Down (Páirc Esler, February 4)
Down only received one point in last year’s Division Two, therefore finding themselves in Division Three this year. Conor Laverty is hoping to add a bit of magic to the squad and a solid McKenna Cup campaigns suggests the Mouremen may be about to turn a corner and will be targeting promotion. Down had been on a downward spiral with poor League and Championship performances, but may be a tougher proposition in 2023.
Tipperary (FBD Semple Stadium, February 19)

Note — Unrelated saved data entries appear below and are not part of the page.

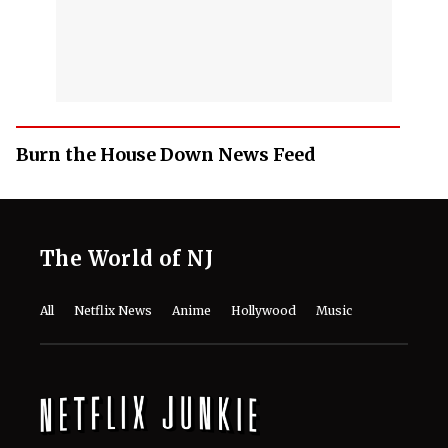
Burn the House Down News Feed
The World of NJ
All
Netflix News
Anime
Hollywood
Music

Despite beating Waterford in the preliminary round of the Munster Football Championship, Tipperary bowed out of the All-Ireland last year when they were defeated by Limerick. They managed to achieve promotion last year from Division Four by coming second in the league with 11 points. The Premier County is led by David Power this year, who managed to lead the footballers to an All-Ireland semi-final in 2020.
Fermanagh (Corrigan Park, February 25)
Fermanagh legend Kieran Donnelly is in charge of the Erne County this year.
Last year, they came fifth in Division Three and exited at the preliminary stage in the Ulster Championship when they were defeated by Tyrone by seven points. They will be hoping to repeat their performances from the 2004 and 2015 Football Championships when they reached the semi-final and the quarter-final of the All-Ireland respectively.
Westmeath (Mullingar, March 5)
Westmeath retained their place in Division Three by coming third last year and narrowly missed out on promotion to Division Two despite beating Antrim in the final round of games. Dessie Dolan, a former Westmeath player who acts as an occasional commentator for RTÉ, takes over the reins. The county was eliminated at the semi-final of the Leinster Championship last year but claimed the Tailteann Cup and will seek to push on this year.
Cavan (Corrigan Park, March 18)
The All-Ireland semi-finalists of 2020 find themselves in Division Three as they gained promotion last year by topping Division Four with 12 points. Cavan met Antrim in last year’s Ulster Football Championship in the quarter-final, emerging victorious by 13 points, but fell at the next hurdle against Donegal and lost by two goals. They also accounted for Antrim in the McKenna Cup, so the Saffrons will hope to turn the tables in spring.
Longford Glennon Brothers Pearse Park, March 26)
Longford clung onto Division Three status by their fingernails last year, narrowly avoiding relegation due to their points difference. Ex-Dublin star Paddy Christie has been the manager since 2022. Despite losing to Westmeath in last year’s Leinster Football Championship at the quarter-final stage, Longford can boast of having a decent GAA clubs such as Mullinalaghta St Columba’s GAA club, who won the Leinster Club Football Championship in 2109, proving that they have talented footballers and are capable of a better 2023 with Pearse Park something of a fortress.